Work instruction: Only the number is wanted: state how many lines of the data below contain the word "shop".

Available data:
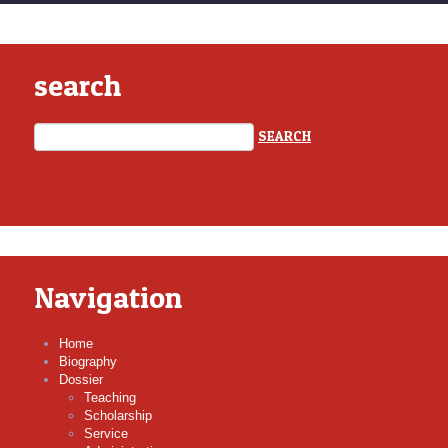
search
Navigation
Home
Biography
Dossier
Teaching
Scholarship
Service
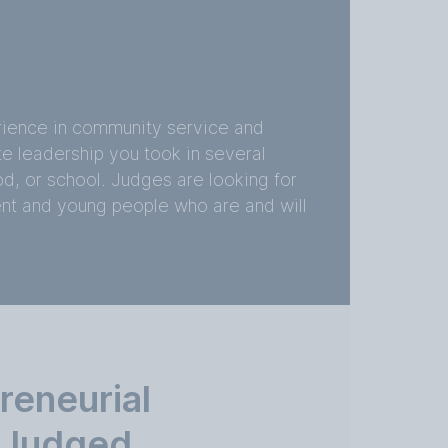
erience in community service and
te leadership you took in several
d, or school. Judges are looking for
ent and young people who are and will
reneurial
s Judged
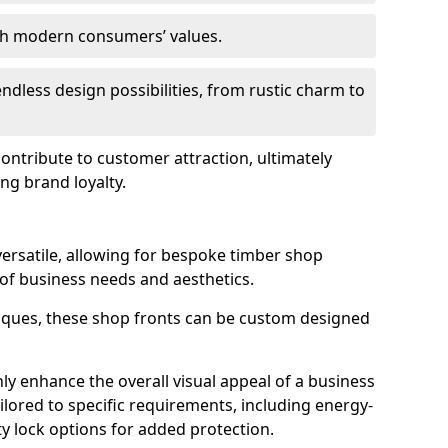
ith modern consumers’ values.
endless design possibilities, from rustic charm to
 contribute to customer attraction, ultimately
ng brand loyalty.
versatile, allowing for bespoke timber shop
 of business needs and aesthetics.
iques, these shop fronts can be custom designed
ly enhance the overall visual appeal of a business
ailored to specific requirements, including energy-
ty lock options for added protection.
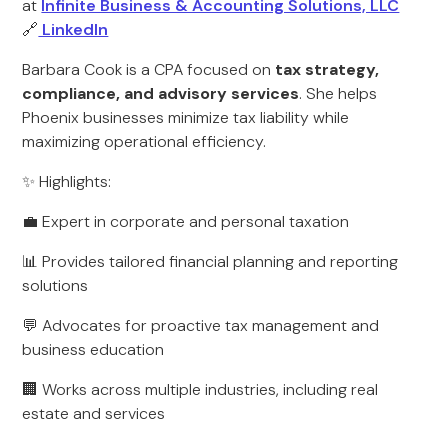
at
Infinite Business & Accounting Solutions, LLC
🔗
LinkedIn
Barbara Cook is a CPA focused on
tax strategy,
compliance, and advisory services
. She helps
Phoenix businesses minimize tax liability while
maximizing operational efficiency.
✨ Highlights:
💼 Expert in corporate and personal taxation
📊 Provides tailored financial planning and reporting
solutions
💬 Advocates for proactive tax management and
business education
🏢 Works across multiple industries, including real
estate and services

Answer to this exercise: 2